> I was reading stuff in misc@ about OpenSSL broken things. I see people from
> OpenBSD started LibreSSL project and they are forking OpenSSL and remove
> the bad code. This is past, but I see more and more lesions are discovered.
> It may be a stupid question, but having all these, isn't more efficient to
> start LibreSSL from zero?

Impossible.

The OpenSSL API was built up through accretion over almost 2 decades.
It is fat, bloated, repetitive, and tricky.  In general, application
authors have chosen to use the first API's they spot which provide the
functionality they need.  As a result, almost all of the bloated API
is potentially used in the greater ecosystem.

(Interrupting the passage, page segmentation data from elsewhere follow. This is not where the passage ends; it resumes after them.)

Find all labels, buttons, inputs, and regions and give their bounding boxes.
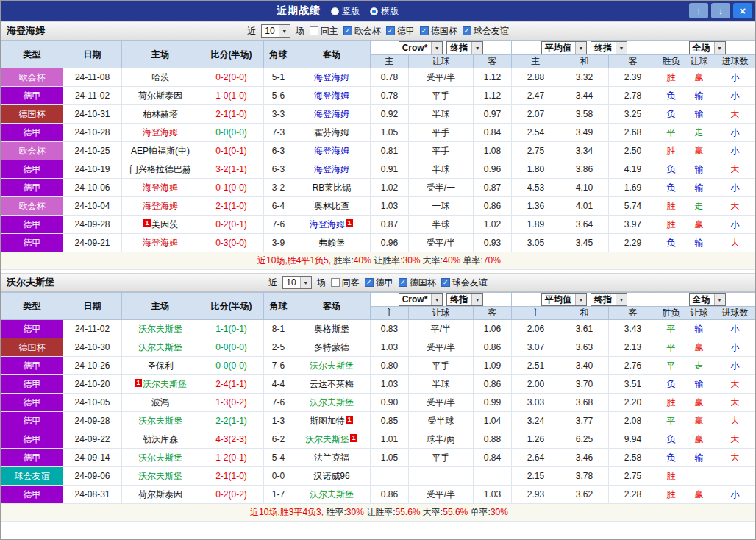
team-name: 沃尔夫斯堡 — [138, 416, 182, 426]
summary-row: 近10场,胜4平1负5, 胜率:40% 让胜率:30% 大率:40% 单率:70… — [1, 252, 756, 270]
eu-stage-select[interactable]: 终指▼ — [591, 41, 627, 54]
layout-radio-horizontal[interactable]: 横版 — [370, 5, 399, 18]
odds-stage-select[interactable]: 终指▼ — [446, 41, 483, 54]
cell-date: 24-10-31 — [63, 105, 122, 124]
table-row: 德国杯24-10-30沃尔夫斯堡0-0(0-0)2-5多特蒙德1.03受平/半0… — [1, 338, 756, 357]
cell-result-goals: 小 — [713, 87, 756, 105]
cell-eu-home: 3.24 — [512, 412, 560, 430]
matches-label: 场 — [296, 25, 304, 38]
cell-result-handicap: 输 — [685, 105, 713, 124]
league-filter-checkbox[interactable]: ✓球会友谊 — [463, 25, 509, 38]
cell-ah-away: 0.87 — [474, 179, 512, 197]
league-filter-checkbox[interactable]: ✓球会友谊 — [441, 277, 488, 289]
cell-away-team: 海登海姆 — [293, 105, 371, 124]
odds-source-select[interactable]: Crow*▼ — [399, 41, 443, 54]
scope-select-value: 全场 — [693, 42, 710, 54]
cell-ah-line: 平手 — [409, 142, 474, 160]
league-filter-checkbox[interactable]: ✓德甲 — [365, 277, 393, 289]
cell-ah-away: 1.02 — [474, 216, 512, 234]
column-header: 类型 — [1, 41, 63, 68]
cell-result-handicap: 输 — [685, 179, 713, 197]
recent-count-select[interactable]: 10▼ — [261, 24, 290, 38]
eu-source-select[interactable]: 平均值▼ — [541, 41, 587, 54]
league-filter-checkbox[interactable]: ✓德甲 — [386, 25, 415, 38]
league-filter-checkbox[interactable]: ✓德国杯 — [420, 25, 457, 38]
cell-type: 德甲 — [1, 375, 63, 394]
odds-source-select[interactable]: Crow*▼ — [399, 293, 443, 306]
cell-ah-line: 受平/半 — [409, 486, 474, 504]
cell-eu-away: 2.68 — [609, 124, 657, 142]
cell-ah-line: 一球 — [409, 197, 474, 216]
cell-date: 24-09-14 — [63, 449, 122, 467]
cell-score: 0-1(0-1) — [199, 142, 264, 160]
cell-ah-line: 受半/一 — [409, 179, 474, 197]
cell-result-wdl: 平 — [657, 124, 685, 142]
scope-select[interactable]: 全场▼ — [689, 41, 726, 54]
titlebar-buttons: ↑ ↓ × — [689, 3, 752, 18]
move-down-button[interactable]: ↓ — [711, 3, 730, 18]
cell-type: 德甲 — [1, 412, 63, 430]
cell-eu-draw: 3.61 — [560, 320, 609, 338]
cell-date: 24-10-30 — [63, 338, 122, 357]
cell-away-team: 法兰克福 — [293, 449, 371, 467]
cell-result-goals: 大 — [713, 234, 756, 252]
cell-eu-away: 3.25 — [609, 105, 657, 124]
team-name: 海登海姆 — [314, 109, 349, 119]
table-row: 德甲24-09-22勒沃库森4-3(2-3)6-2沃尔夫斯堡11.01球半/两0… — [1, 430, 756, 449]
league-filter-checkbox-label: 德国杯 — [410, 277, 436, 289]
cell-eu-draw: 3.68 — [560, 394, 609, 412]
cell-eu-draw: 3.32 — [560, 68, 609, 87]
same-venue-checkbox-label: 同客 — [342, 277, 360, 289]
cell-type: 德甲 — [1, 486, 63, 504]
team-name: 汉诺威96 — [313, 471, 349, 481]
sub-column-header: 进球数 — [713, 55, 756, 68]
cell-ah-away: 1.04 — [474, 412, 512, 430]
cell-type: 欧会杯 — [1, 197, 63, 216]
summary-segment: 30% — [491, 507, 508, 517]
cell-score: 0-2(0-0) — [199, 68, 264, 87]
team-name: 海登海姆 — [143, 201, 178, 211]
team-name: 柏林赫塔 — [143, 109, 178, 119]
cell-score: 1-2(0-1) — [199, 449, 264, 467]
odds-stage-select[interactable]: 终指▼ — [446, 293, 483, 306]
table-row: 德甲24-10-26圣保利0-0(0-0)7-6沃尔夫斯堡0.80平手1.092… — [1, 357, 756, 375]
column-header: 主场 — [122, 293, 199, 320]
cell-date: 24-09-21 — [63, 234, 122, 252]
eu-source-select[interactable]: 平均值▼ — [541, 293, 587, 306]
cell-ah-home: 1.05 — [371, 124, 409, 142]
cell-result-wdl: 胜 — [657, 142, 685, 160]
league-filter-checkbox[interactable]: ✓欧会杯 — [343, 25, 381, 38]
cell-eu-home: 1.89 — [512, 216, 560, 234]
cell-ah-away: 0.84 — [474, 449, 512, 467]
cell-ah-home: 1.05 — [371, 449, 409, 467]
cell-home-team: AEP帕福斯(中) — [122, 142, 199, 160]
league-filter-checkbox[interactable]: ✓德国杯 — [399, 277, 436, 289]
cell-ah-line: 受平/半 — [409, 338, 474, 357]
cell-ah-line: 受平/半 — [409, 234, 474, 252]
same-venue-checkbox[interactable]: 同主 — [310, 25, 338, 38]
same-venue-checkbox[interactable]: 同客 — [331, 277, 360, 289]
cell-ah-home: 1.01 — [371, 430, 409, 449]
sub-column-header: 让球 — [685, 55, 713, 68]
eu-stage-select[interactable]: 终指▼ — [591, 293, 627, 306]
cell-result-wdl: 平 — [657, 412, 685, 430]
cell-ah-away: 0.86 — [474, 197, 512, 216]
team-name: 海登海姆 — [310, 219, 345, 230]
cell-result-goals: 小 — [713, 142, 756, 160]
recent-count-select[interactable]: 10▼ — [282, 276, 311, 289]
move-up-button[interactable]: ↑ — [689, 3, 708, 18]
close-button[interactable]: × — [733, 3, 752, 18]
cell-eu-home: 2.93 — [512, 486, 560, 504]
layout-radio-vertical[interactable]: 竖版 — [331, 5, 360, 18]
sub-column-header: 主 — [371, 307, 409, 320]
sub-column-header: 客 — [609, 307, 657, 320]
cell-result-wdl: 胜 — [657, 394, 685, 412]
column-header: 比分(半场) — [199, 41, 264, 68]
scope-select[interactable]: 全场▼ — [689, 293, 726, 306]
cell-result-goals: 大 — [713, 394, 756, 412]
sub-column-header: 和 — [560, 307, 609, 320]
cell-eu-home: 2.47 — [512, 87, 560, 105]
cell-ah-home — [371, 467, 409, 486]
cell-ah-line — [409, 467, 474, 486]
cell-result-handicap: 输 — [685, 320, 713, 338]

It is quite simply impossible to reinvent this particular wheel.  Any
effort to reinvent it would be highly incompatible.  Features and
warts are too closely coupled.

> I know OpenBSD is short on staff, but the effort to start from zero
> code could be less than fix the old code, I think. Or could it be
> that the OpenSSL code is not so broken? Can someone post here a
> percent of "usable" code?

Our team does not have the skill to rewrite this and be 100% compatible.
We think we have enough sensibility for a different process:

We will refine the codebase.  First we will remove things noone uses.
Then, we will clean up the issues as we see them, emphasizing care and
awareness of what mainstream applications use.  Finally, we would like
to apply light pressure against the worst & least used APIs, to
convince application's to move to safer APIs.  Shrink the API exposure,
simplify.  But that won't happen today.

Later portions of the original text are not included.